#### [The problem]
Restate word for word the lines of the entries below, starting with the line that holds "dicey investment" and ending with the line that holds "Todd Shriber", and no others.

▬▬▬

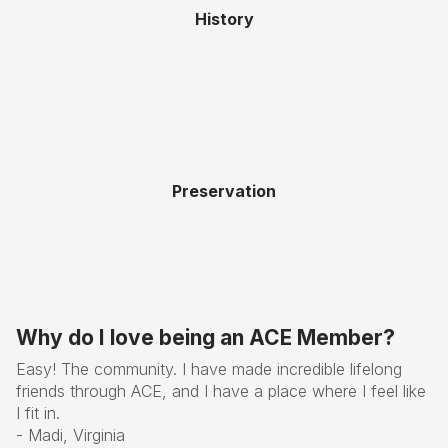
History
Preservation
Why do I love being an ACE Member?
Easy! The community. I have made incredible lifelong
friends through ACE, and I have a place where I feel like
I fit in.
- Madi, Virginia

▬▬▬

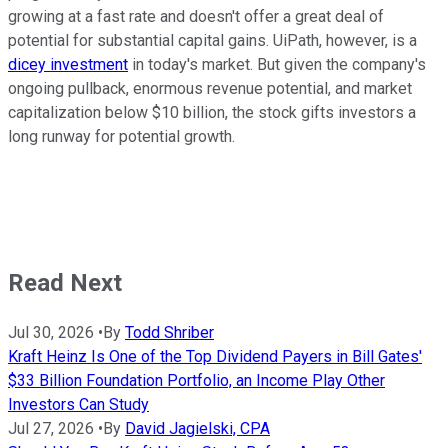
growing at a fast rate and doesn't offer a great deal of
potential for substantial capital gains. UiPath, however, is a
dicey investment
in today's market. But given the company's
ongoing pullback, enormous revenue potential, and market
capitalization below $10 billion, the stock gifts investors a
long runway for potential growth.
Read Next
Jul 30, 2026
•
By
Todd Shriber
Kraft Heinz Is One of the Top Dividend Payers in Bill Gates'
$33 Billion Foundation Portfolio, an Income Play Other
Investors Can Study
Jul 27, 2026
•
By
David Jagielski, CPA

▬▬▬

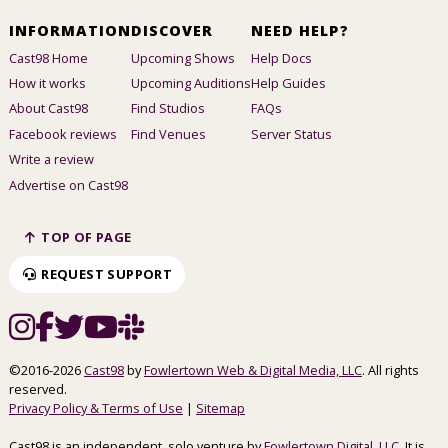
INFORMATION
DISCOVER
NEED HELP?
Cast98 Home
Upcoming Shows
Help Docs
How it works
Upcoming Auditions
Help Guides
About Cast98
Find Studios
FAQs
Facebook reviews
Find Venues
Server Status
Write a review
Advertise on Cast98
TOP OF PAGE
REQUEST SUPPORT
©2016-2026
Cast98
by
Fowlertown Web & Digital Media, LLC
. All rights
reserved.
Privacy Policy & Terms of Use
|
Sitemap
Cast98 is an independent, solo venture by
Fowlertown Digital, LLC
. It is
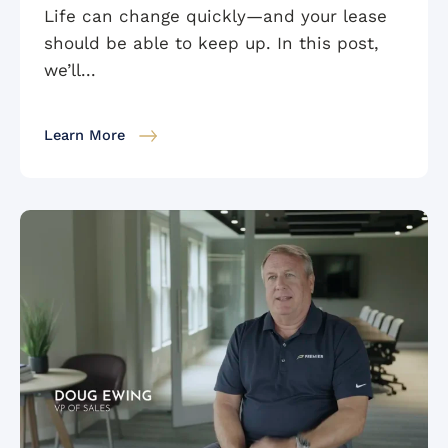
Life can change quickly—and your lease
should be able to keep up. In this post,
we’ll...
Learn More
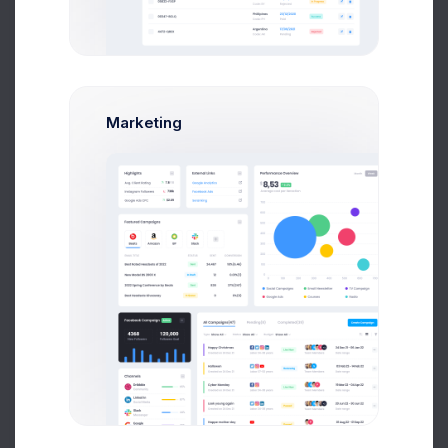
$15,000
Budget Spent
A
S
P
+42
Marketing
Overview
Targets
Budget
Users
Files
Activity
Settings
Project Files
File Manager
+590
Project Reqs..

▬▬▬

#### [Answer to the exercise]
dicey investment
in today's market. But given the company's
ongoing pullback, enormous revenue potential, and market
capitalization below $10 billion, the stock gifts investors a
long runway for potential growth.
Read Next
Jul 30, 2026
•
By
Todd Shriber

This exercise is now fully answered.